Başkan Erdoğan: Gazze’de insanlık yok ediliyor

Cumhurbaşkanı Recep Tayyip Erdoğan, İstanbul Kongre Merkezi’nde düzenlenen Türkiye- Afrika 4. İş ve Ekonomi Forumu Kapanış Töreni’nde konuştu. Erdoğan konuşmasında İsrail’in Gazze’ye yönelik abluka ve bombalamalarına yönelik olarak ‘Gazze’de insanlık yok ediliyor’ dedi.

İstanbul Kongre Merkezi’nde düzenlenen 4. Türkiye-Africa Ekonomi ve İş Forumu’nun kapanış programı Cumhurbaşkanı Recep Tayyip Erdoğan’ın katılımıyla gerçekleşti. Programa, Ticaret Bakanı Ömer Bolat, Afrika Birliği Başkanı ve Komorlar Birliği Devlet Başkanı Azali Assoumanı, Dış Ekonomik İlişkiler Kurulu (DEİK) Başkanı Nail Olpak, Afrika İş Konseyi Başkanı Amany Asfour ve çok sayıda yabancı ve yerli iş insanları katıldı. Programda Cumhurbaşkanı Erdoğan katılımcılara hitap etti.

“TÜM AFRİKA’DAKİ BÜYÜKELÇİLİK SAYIMIZI 44’E ÇIKARDIK”

Törende konuşan Cumhurbaşkanı Erdoğan, “Türk milleti olarak Afrika halklarıyla kökleri 10. yüzyıla uzanan güçlü bağlarımız bulunuyor. Kıtanın farklı şehirlerinde inşa dilen asırlık camiler, kütüphaneler, hanlar, limanlar aramızdaki kadim dostluğun nişanelerinden bazılarıdır. Ortak tarihimizin izlerine, Sudan’dan Libya’ya, Harar’dan Cumburcu’ya kadar kıtanın her köşesinde rastlıyoruz.

Nice Afrika kökenli Osmanlı vatandaşının, Cihan harbinden vatan müdafaasına katılarak, atalarımızla omuz omuza çarpıştığını biliyoruz. İşgalcilere karşı verdiğimiz istiklal harbimizin, özgürlük mücadelelerinde, Afrika halklarına cesaret ve ilham aşıladığı bir başka tarihi hakikattir. Bu köklü geçmişimize rağmen ilişkilerimizde bir dönem adeta fetret devri yaşadık. Şüphesiz bunda ülkemizin ve kıtanın içinde bulunduğu şartlar etkili oldu. Uzun yıllar süren savaşlardan yorgun düşen ülkemiz, cumhuriyetimizin ilk yıllarında daha çok iç meseleleriyle uğraştığı, yaralarını sarmaya çalıştı.

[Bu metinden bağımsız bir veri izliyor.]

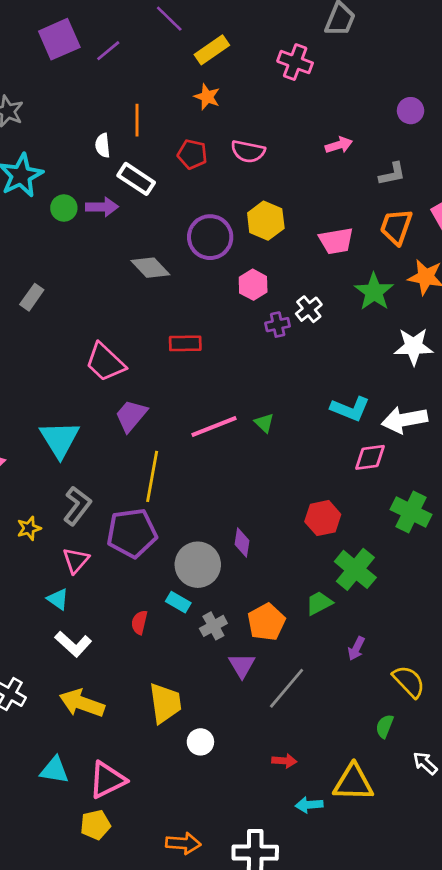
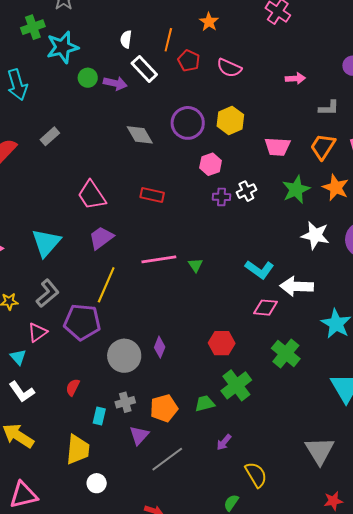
orange line: (137, 120) -> (168, 40), moved
cyan rectangle: (178, 602) -> (99, 416), moved, turned 60

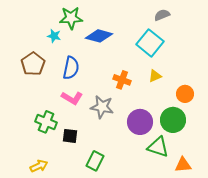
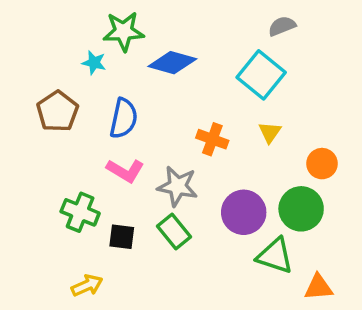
yellow triangle: (155, 76) -> (270, 132), turned -32
green rectangle: (95, 161) -> (174, 231), moved, turned -66
yellow arrow: (39, 166) -> (87, 285), moved

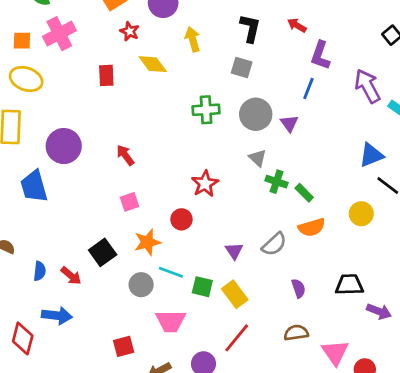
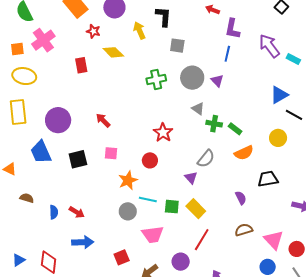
black L-shape: (250, 28) -> (163, 17), moved
pink square: (130, 202) -> (111, 153), turned 32
gray semicircle: (274, 244) -> (206, 159), moved
black square: (103, 252) -> (78, 159), moved, turned 30
black trapezoid: (349, 285) -> (268, 179), moved
blue arrow: (57, 316) -> (83, 242), moved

Ancak bu dönemde dahi Türkiye, Afrika’ya ve Afrika halklarına asla sırtını dönmedi. Başta Kuzey Afrika ülkeleri olmak üzere kıtadaki özgürlük hareketlerini, dönemin zorlu koşullarına rağmen güçlü bir şekilde destekledik.  Bir şekilde Afrika halklarıyla irtibatlarımızı korumaya gayret ettik. 2002 yılında ülkeyi yönetme sorumluluğunu üstlendiğimizde, ilişkilerimizin yeterince gelişmediği bölgelere öncelik verdik. Bunlardan birisi de Afrika’ydı. Kıta ülkelerinin çoğuyla olan münasebetlerimizin seviyesi ne bize ne de Afrikalı dostlarımıza yakışmıyordu.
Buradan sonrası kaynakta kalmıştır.